Willy -- at 1.4-2Ghz.

Product transitions are never easy.

Depending upon how AMD performs -- Tualatin could end up being low to mid end.

A gap (for AMD to drive a truck thru per bert mccomas)

And willy at high end (maybe as fast as 2Ghz).

Bert Mccomas and scumbria and others have speculated that willy will have lower IPC than AThlon by 20% or so.

Just some thoughts:

Tbird at 0.13 micron should scale to a 60-70mm2 die size and should be very competitive with Tualatin and costs should get reduced to sub $40.

As long as it scales to 1.5Ghz or so (and see no reason why it won't) it should put AMD in a great position.

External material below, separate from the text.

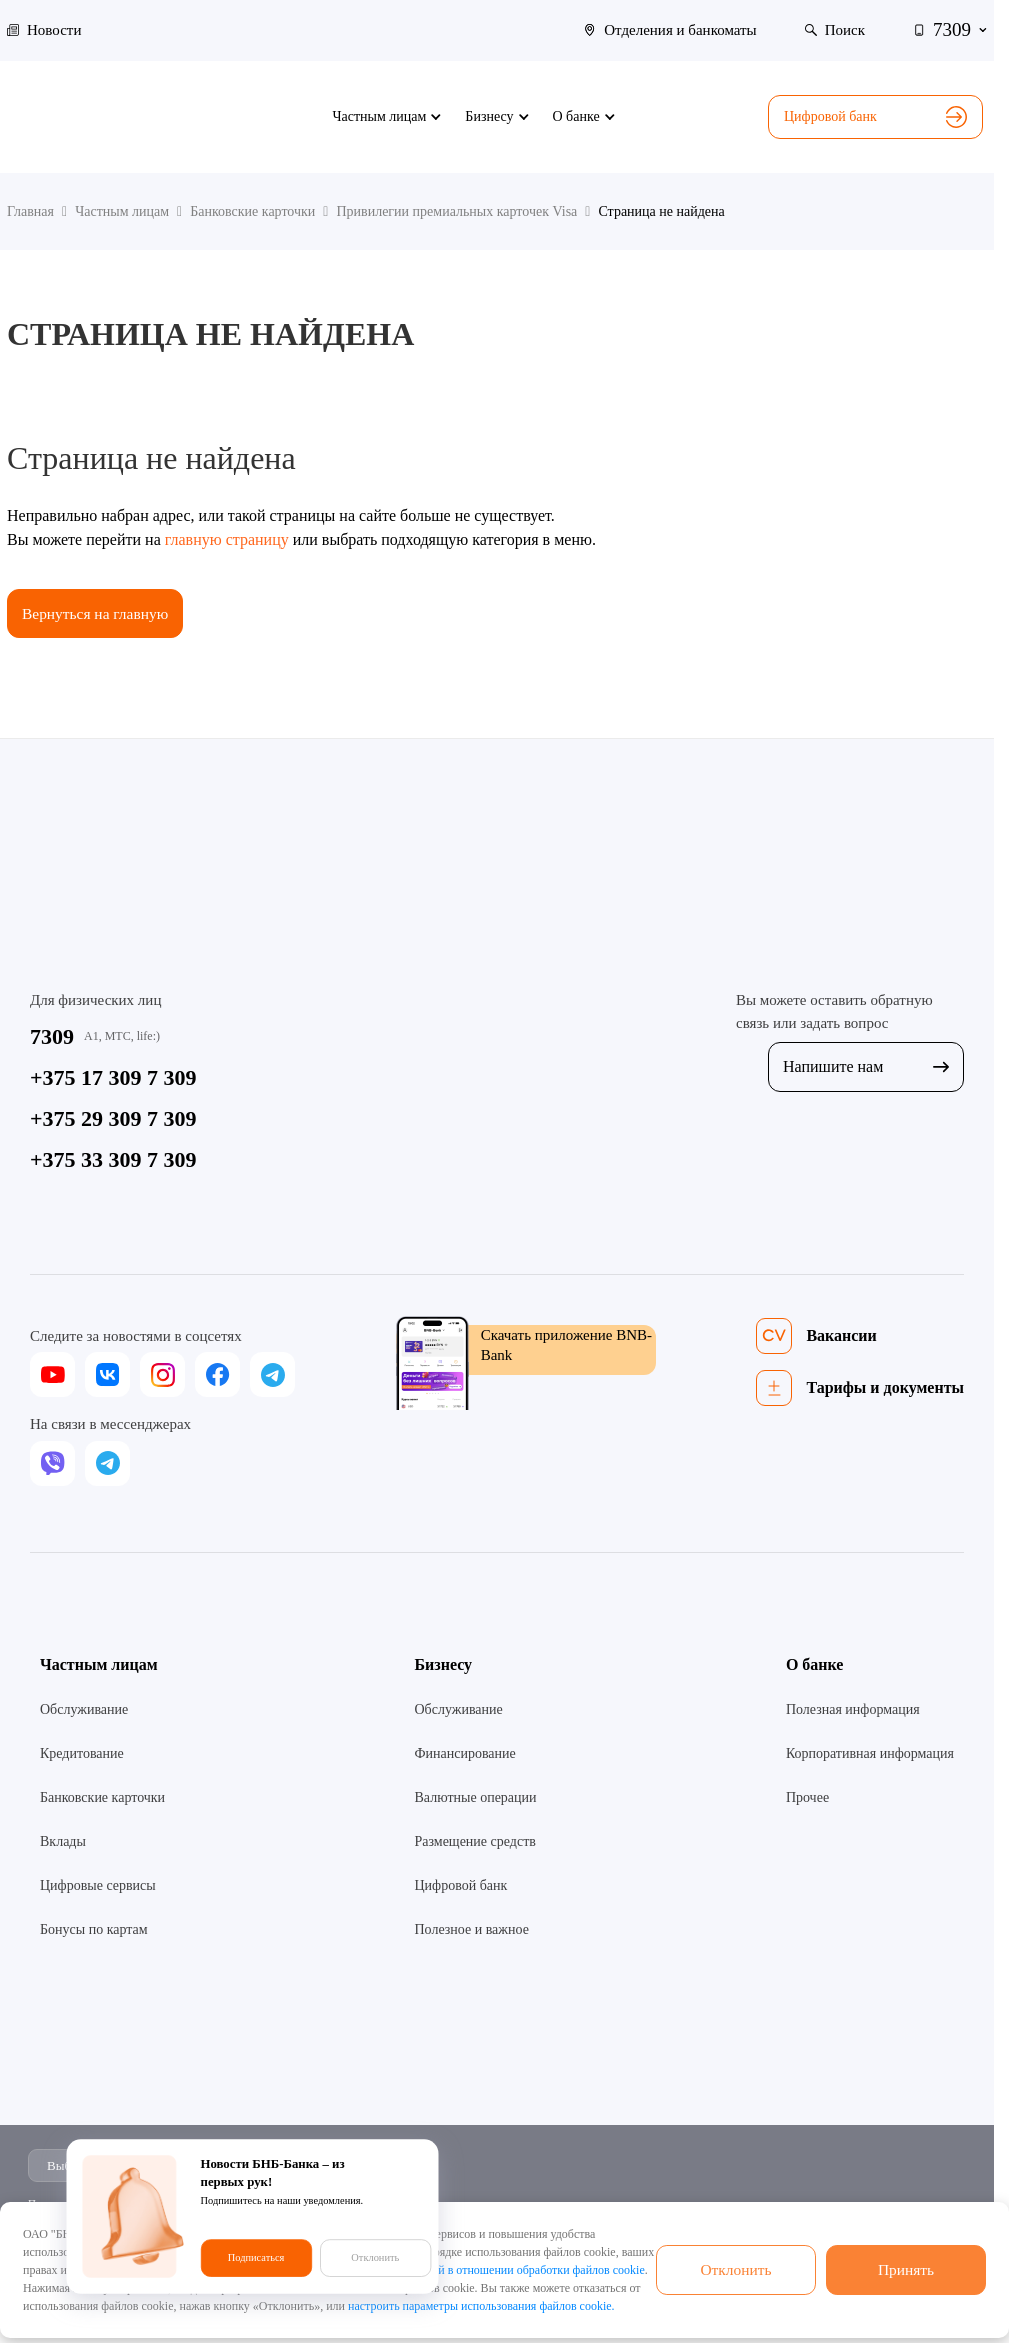 This screenshot has height=2343, width=1009. Describe the element at coordinates (516, 2270) in the screenshot. I see `Политикой в отношении обработки файлов cookie` at that location.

Now clearly tbird will be replaced by mustang but its comforting to know that even if mustang core is a bust tbird is a competitive platform till end of 2001.

regards,

Kash



To: EricRR who wrote (4983)8/14/2000 3:32:17 PM
From: rsi_boyRead Replies (1) | Respond to of 275872
 
Don't forget the Celeron's biggest advantage comes from integration and low system cost. You can buy a mcro atx Board with integrated everything for less than the price of a duron motherboard with nothing. Sure uma video performance stinks but the average consumer is hardly aware of that. I don't think the Celeron is much danger until AMD can get their platform costs down or until we see an integrated chipset for the duron.

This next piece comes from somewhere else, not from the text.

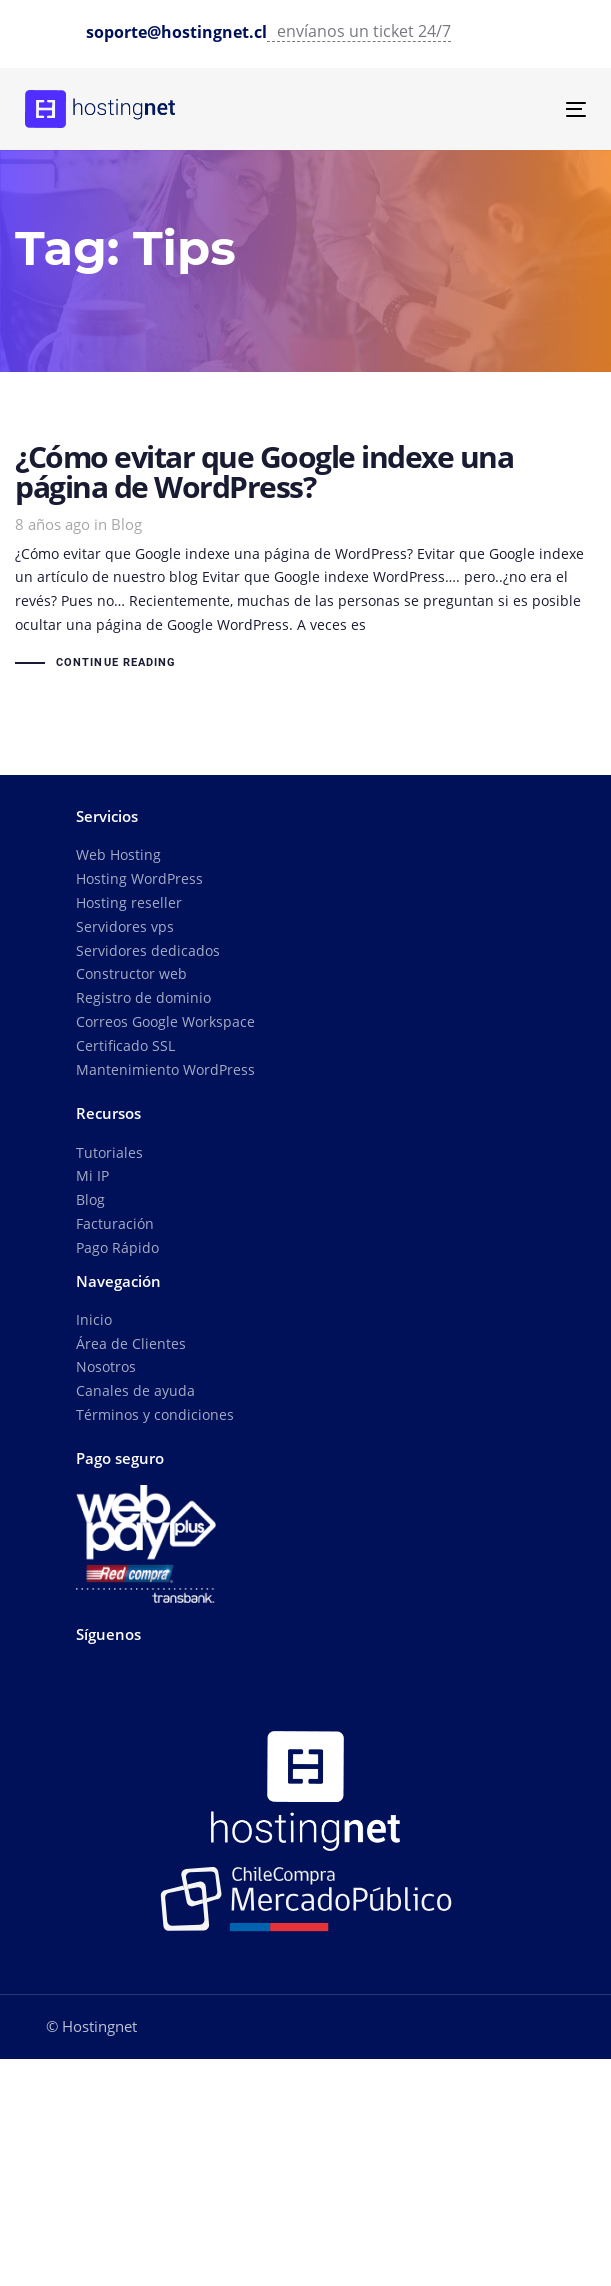  Describe the element at coordinates (165, 1069) in the screenshot. I see `Mantenimiento WordPress` at that location.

To: EricRR who wrote (4983)8/14/2000 4:04:32 PM
From: TenchusatsuRead Replies (2) | Respond to of 275872
 
Ratbert, <Once Duron volumes get going, I don't know how Intel's Celeron can possibly compete. They will be forced to go to 100MHz FSB, or else risk Celeron generating "K6" style ASP's, with Duron taking the higher spots.>

Didn't you just answer your own question regarding Celeron's ability to compete performance-wise?